Development of Principles and Standards for Conservancies in Kenya

 

About KWCA

 

Kenya Wildlife Conservancies Association (KWCA) is a national membership organisation representing over 200 conservancies in Kenya. KWCA works with conservancy landowners and landscape conservancy associations to create an enabling environment to deliver environmental and livelihood benefits to communities.

 

KWCA’s role is to help catalyse the conservancy movement by convening, connecting, informing, and representing conservancies and other key stakeholders in a shared effort to make wildlife conservancies thrive in Kenya. KWCA recognises conservancies as a strong mechanism to promote wildlife stewardship and custodianship by local communities and landowners sharing land with wildlife.

 

Background of consultancy

 

Wildlife Conservancies, when well governed and effectively managed, can contribute to better biodiversity and development outcomes. Sustainable conservancies secure open connected habitats for wildlife, improve grazing for livestock, and enhance community livelihoods through diverse income streams and partnerships with private sector actors. Land under conservancies is critical in slowing down wildlife declines in Kenya, where gazetted national parks and reserves constitute only 8% of the land area.

 

KWCA, working with partners, landscape Associations, and community and private landowners, is implementing a community-led conservation model to create a network of community-managed areas that deliver both conservation and livelihood outcomes. The model emerged over three decades ago as a response to the reported calamitous decline of wildlife, habitat degradation and conversion, risks of extinction for endangered and endemic species, intensifying human-wildlife conflict, and perceptions that past models excluded local communities or failed to recognise the contribution of indigenous and cultural land use practices that have historically sustained wildlife.

 

Initially, as isolated experiments largely on private ranches, the concept evolved without a legal framework or guidelines on expected procedures and standards. While this allowed for innovation, it created a diverse conservation model that is complex and often misunderstood due to the differentiated way it has been deployed. To date, a network of over 200 community, group, and private conservancies has been established and recognised under section 39 of the Wildlife Conservation and Management Act of 2013. To date, the regulation to guide the establishment and management of conservancies as required under Section 116 (2) (d) of WCMA has yet to be gazetted.
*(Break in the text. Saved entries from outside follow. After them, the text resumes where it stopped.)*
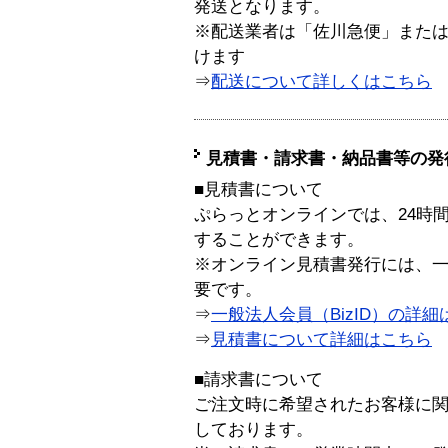
発送となります。
※配送業者は「佐川急便」また
けます
⇒
配送について詳しくはこちら
見積書・請求書・納品書等の発
■見積書について
ぷらっとオンラインでは、24時
することができます。
※オンライン見積書発行には、一般
要です。
⇒
一般法人会員（BizID）の詳細
⇒
見積書について詳細はこちら
■請求書について
ご注文時に希望されたお客様に
しております。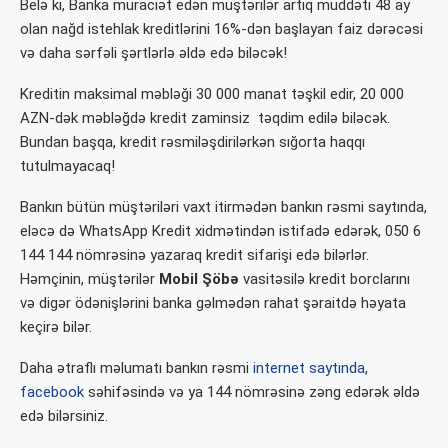
Belə ki, Banka müraciət edən müştərilər artıq müddəti 48 ay
olan nağd istehlak kreditlərini 16%-dən başlayan faiz dərəcəsi
və daha sərfəli şərtlərlə əldə edə biləcək!
Kreditin maksimal mәblәği 30 000 manat təşkil edir, 20 000
AZN-dək məbləğdə kredit zaminsiz təqdim edilə biləcək.
Bundan başqa, kredit rəsmiləşdirilərkən sığorta haqqı
tutulmayacaq!
Bankın bütün müştəriləri vaxt itirmədən bankın rəsmi saytında,
eləcə də WhatsApp Kredit xidmətindən istifadə edərək, 050 6
144 144 nömrəsinə yazaraq kredit sifarişi edə bilərlər.
Həmçinin, müştərilər
Mobil Şöbə
vasitəsilə kredit borclarını
və digər ödənişlərini banka gəlmədən rahat şəraitdə həyata
keçirə bilər.
Daha ətraflı məlumatı bankın rəsmi
internet saytında
,
facebook
səhifəsində və ya 144 nömrəsinə zəng edərək əldə
edə bilərsiniz.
Despite this policy gap, increased coordination among a variety of actors involved in the establishment of conservancies, use of standardised tools developed by KWCA and Landscape Associations, and ongoing peer-to-peer learning have allowed for convergence of practices, use of concepts and undocumented recognised standards of practice among conservancies in Kenya.

 

Currently, conservancies are on four land tenure systems; community, private, group and co-managed public land. They deploy diverse governance models dictated by local circumstances, shifting priorities and approaches utilised by partners supporting their establishment. Conservation goals vary depending on the geographic location, natural resources being conserved, conservancy size, revenue capacity and the model deployed by support partners. The conservancies are at varying stages of maturity depending on the duration of existence, funding support received, governance and management capacity, private sector partnerships and biodiversity richness.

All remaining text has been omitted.